13 April 2007, 11:53 amI cleaned apartments in the city and houses in the suburbs. For the most part I came to their house once a week and had relationships with the people who lived there. It was usually a one-way relationship; I knew much more about them than they did about me. I was like the bartender. I was interested in them; they were not interested in me. I often explain my long stint as a housecleaner by saying ‘I worked my way through college as a housecleaner,’ but that’s not true. I was a housecleaner before I thought of going to college, and it was only the independence and the money that that work afforded me (which other jobs had not) that made it possible for me to think about going at all. I made more money 20+ years ago than Stan is making right now.
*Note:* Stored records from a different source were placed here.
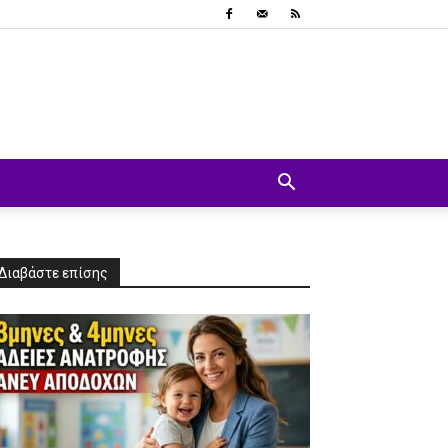
Διαβάστε επίσης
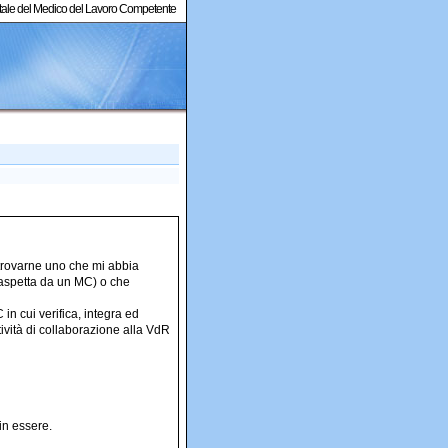
ortale del Medico del Lavoro Competente
 trovarne uno che mi abbia
i aspetta da un MC) o che
in cui verifica, integra ed
tività di collaborazione alla VdR
 in essere.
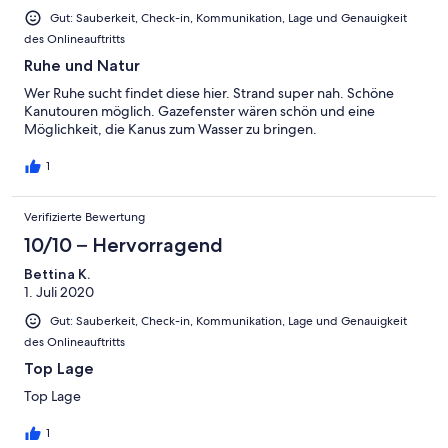
Gut: Sauberkeit, Check-in, Kommunikation, Lage und Genauigkeit
des Onlineauftritts
Ruhe und Natur
Wer Ruhe sucht findet diese hier. Strand super nah. Schöne
Kanutouren möglich. Gazefenster wären schön und eine
Möglichkeit, die Kanus zum Wasser zu bringen.
1
Verifizierte Bewertung
10/10 – Hervorragend
Bettina K.
1. Juli 2020
Gut: Sauberkeit, Check-in, Kommunikation, Lage und Genauigkeit
des Onlineauftritts
Top Lage
Top Lage
1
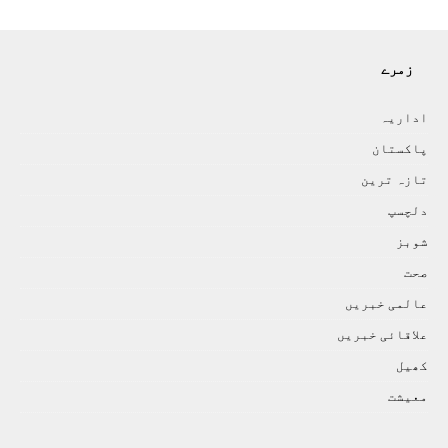
زمرے
اداريہ
پاکستان
تازہ ترين
دلچسپ
شوبز
صحت
عالمی خبريں
علاقائی خبريں
کھيل
معيشت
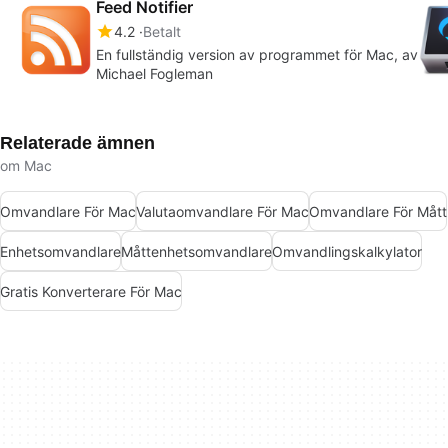
Feed Notifier
4.2
Betalt
En fullständig version av programmet för Mac, av
Michael Fogleman
Relaterade ämnen
om Mac
Omvandlare För Mac
Valutaomvandlare För Mac
Omvandlare För Mått
Enhetsomvandlare
Måttenhetsomvandlare
Omvandlingskalkylator
Gratis Konverterare För Mac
So even though now as a middle-class person and even a role model I explain half-apologetically having done that job, I’m actually very grateful.
There was one customer I had who every week timed her grocery shopping to my appearance as her housecleaner. I’d show up, she’d take off for the grocery store, and be back with the week’s worth of food for her family for the week. She was a nice woman, a liberal, the wife of a psychiatrist, and she just hated bringing in her own groceries. I was to stop what I was doing, and carry in all the bags to the kitchen so she could put them away. This made me angrier than anything I had ever been asked to do as a housecleaner, but I couldn’t understand why. It didn’t bother me to scrape dried shit off the inside of her toilet with my thumbnail, so why did it bother me so much to bring in her fucking groceries? Week after week, I would try to talk myself out of it, but it didn’t work. I would wake up in the middle of the night and brood about it. I could not let it go. I started to hate her, hate her house, her kids, her dog, and the nicer she was to me, the more I hated her.
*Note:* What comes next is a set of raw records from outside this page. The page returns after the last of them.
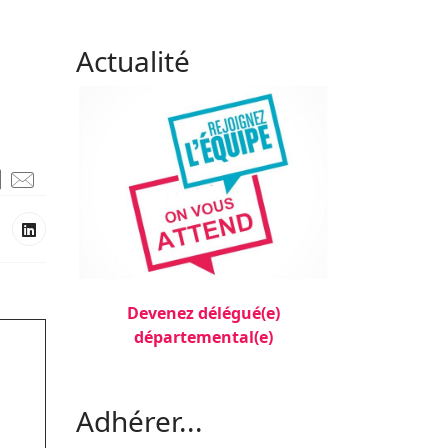
Actualité
Devenez délégué(e)
départemental(e)
Filler 3
Adhérer...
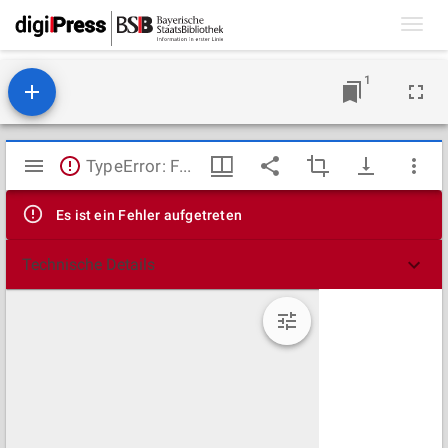
Toggl
navig
1
Mirador
TypeError: Failed to fetch
Viewer
Es ist ein Fehler aufgetreten
Technische Details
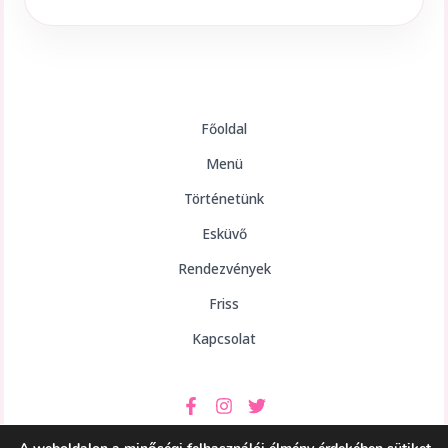
Főoldal
Menü
Történetünk
Esküvő
Rendezvények
Friss
Kapcsolat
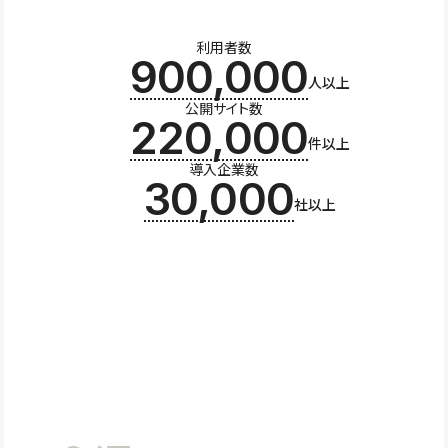
利用者数
900,000
人以上
公開サイト数
220,000
件以上
導入企業数
30,000
社以上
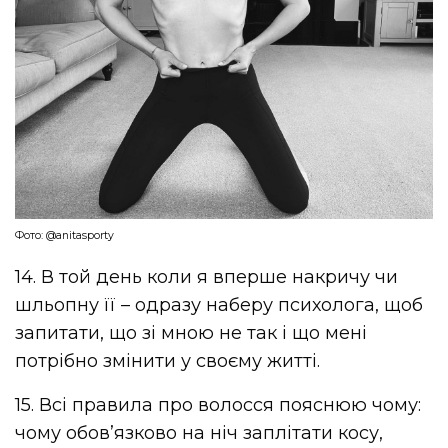
Фото: @anitasporty
14. В той день коли я вперше накричу чи
шльопну її – одразу наберу психолога, щоб
запитати, що зі мною не так і що мені
потрібно змінити у своєму житті.
15. Всі правила про волосся пояснюю чому:
чому обов’язково на ніч заплітати косу,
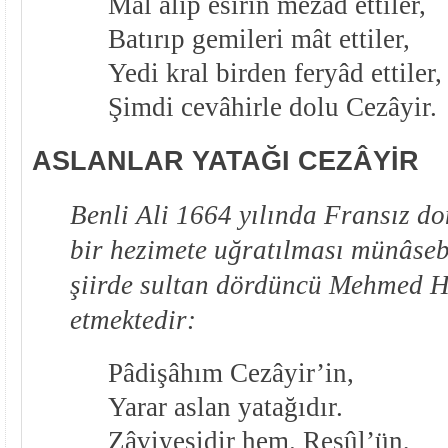
Mâl alıp esirin mezâd ettiler,
Batırıp gemileri mât ettiler,
Yedi kral birden feryâd ettiler,
Şimdi cevâhirle dolu Cezâyir.
ASLANLAR YATAĞI CEZÂYİR
Benli Ali 1664 yılında Fransız d
bir hezimete uğratılması münâsebe
şiirde sultan dördüncü Mehmed H
etmektedir:
Pâdişâhım Cezâyir’in,
Yarar aslan yatağıdır.
Zâviyesidir hem. Resûl’ün,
At that time, at the aforementioned college, I was taking a class in Marxist Theory. When I read about the alienation of labor, I almost fell out of my chair. There was my answer, in a text written a hundred years earlier. I had sold my time and my skill—my labor—but I had not sold myself.
The next time I went to the house where the lady wanted me to bring in her groceries, I explained to her why I didn’t want to do that any more. I was very gentle and patient. I knew that if it had taken me that long to figure it out, it wasn’t going to be any easier for her. I explained about the alienation of labor, and said that although as her friend, I would be very happy to help her bring in the groceries, I was not obliged to as that was not part of the job I had agreed to do. She didn’t get it at all. I tried again. I said, well, your husband, the psychiatrist, gets paid by the hour just like me. What if one of his patients said, Doc, for this hour instead of getting into transference and all that shit, how about for my mental health you go wash my car, or give me a backrub, or do my laundry. I’ll pay you exactly the same.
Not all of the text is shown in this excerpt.